The first step in addressing injuries is to prioritize prevention by budgeting for training. The best strategy to reduce falls and limit exposure to violations is to be proactive. There is expense involved in both proactive and reactive strategies.

By being proactive and establishing a budget for safety education and training, and creating a culture of safety, you are reducing the likelihood of injuries. Being reactive and addressing environmental and educational needs after an accident can be far more costly.

The effectiveness of injury and illness prevention programs in the workplace is well documented. Research cited by OSHA demonstrates that such programs are effective in transforming workplace culture; leading to reductions in injuries, illnesses and fatalities; lowering workers’ compensation and other costs; improving morale and communication; enhancing image and reputation; and improving processes, products and services.

OSHA estimates that the implementation of injury and illness prevention programs will reduce injuries by 15 percent to 35 percent for employers who do not now have safety and health programs.

In Colorado, there is an additional incentive to establish an injury and illness prevention program.

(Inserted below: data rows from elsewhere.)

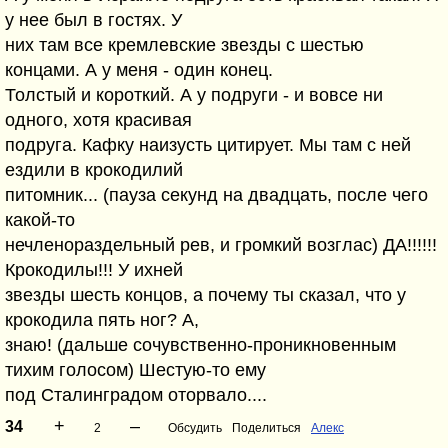
у нее был в гостях. У
них там все кремлевские звезды с шестью
концами. А у меня - один конец.
Толстый и короткий. А у подруги - и вовсе ни
одного, хотя красивая
подруга. Кафку наизусть цитирует. Мы там с ней
ездили в крокодилий
питомник... (пауза секунд на двадцать, после чего
какой-то
нечленораздельный рев, и громкий возглас) ДА!!!!!!
Крокодилы!!! У ихней
звезды шесть концов, а почему ты сказал, что у
крокодила пять ног? А,
знаю! (дальше сочувственно-проникновенным
тихим голосом) Шестую-то ему
под Сталинградом оторвало....
+
–
34
2
Обсудить
Поделиться
Алекс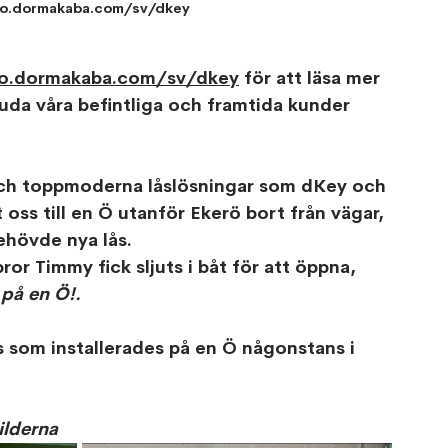
/go.dormakaba.com/sv/dkey
go.dormakaba.com/sv/dkey
 för att läsa mer 
juda våra befintliga och framtida kunder 
och toppmoderna låslösningar som dKey och 
oss till en Ö utanför Ekerö bort från vägar, 
behövde nya lås.
bror Timmy fick sljuts i båt för att öppna, 
 på en Ö!.
som installerades på en Ö någonstans i 
bilderna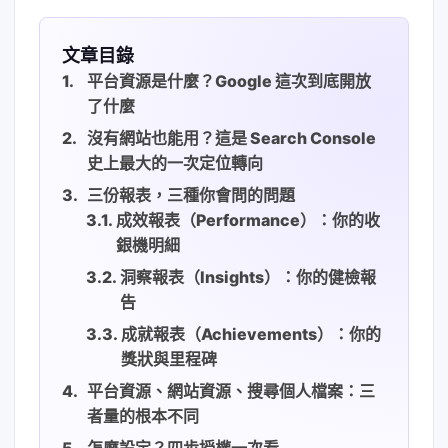
文章目錄
平台資源是什麼？Google 這次到底開放
了什麼
沒有網站也能用？這是 Search Console
史上最大的一次定位轉向
三份報表，三種你會問的問題
成效報表（Performance）：你的收
銀機明細
洞察報表（Insights）：你的健檢報
告
成就報表（Achievements）：你的
獎狀與里程碑
平台資源、網站資源、搜尋個人檔案：三
者量的根本不同
怎麼設定？四步授權一次看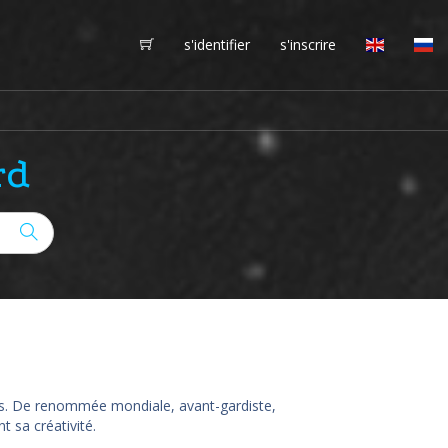
s'identifier
s'inscrire
rd
rnes. De renommée mondiale, avant-gardiste,
t sa créativité.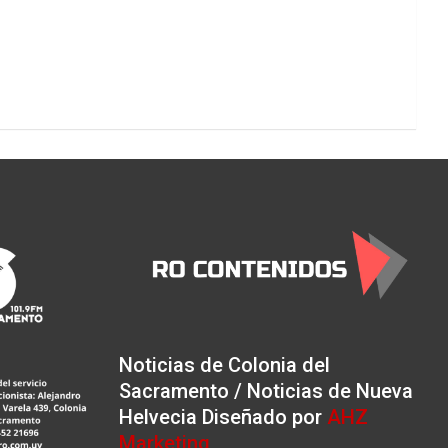
Noticias de Colonia del
Sacramento / Noticias de Nueva
Helvecia Diseñado por
AHZ
Marketing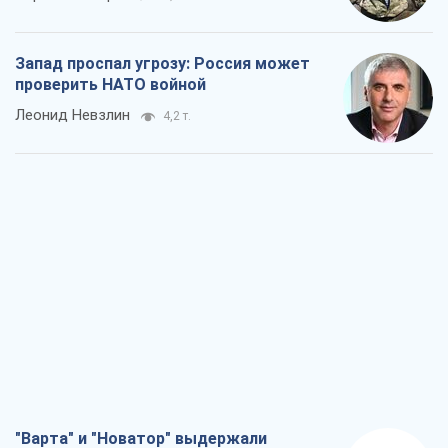
Запад проспал угрозу: Россия может
проверить НАТО войной
Леонид Невзлин
4,2 т.
"Варта" и "Новатор" выдержали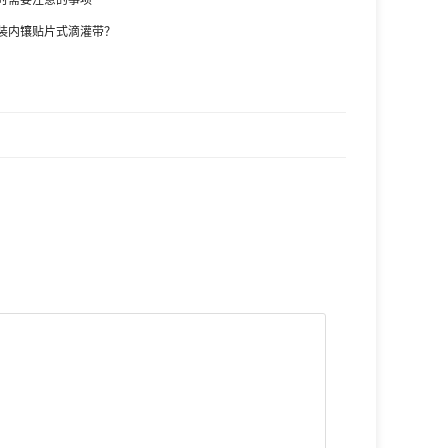
装内镶贴片式滴灌带？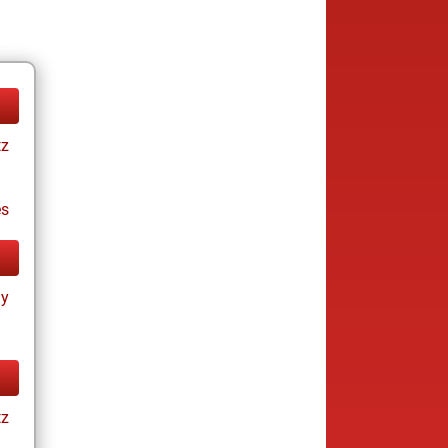
tz
es
ay
tz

Employers who demonstrate that they have a program in place for at least one year can be certified under the Premium Cost Containment Program, which allows them a 10% discount on their Worker’s Compensation insurance premiums.

Businesses that implemented a prevention program saw a 23% cumulative annual reduction in accidents and reduced accident costs between 58% and 62%.

Workplace Safety Step 4: Limit risk due to subsequent OSHA inspections

Non-fatal fall incidents may have slipped under OSHA’s radar in the past, particularly if there was only one employee involved. With the new requirements in place, employers are reporting all incidents that require hospitalization, amputations and the loss of an eye, increasing the likelihood of a post-incident OSHA inspection, which can lead to other citations, for things as simple as electrical cords.

Workplace Safety Step 5: Consider hiring experts to achieve results

Every business should strive for a culture of safety in the workplace. Safety consultants can evaluate the potential risks within any work environment and help businesses improve compliance and safety; create comprehensive, individualized safety programs and manuals; and provide industry-specific training.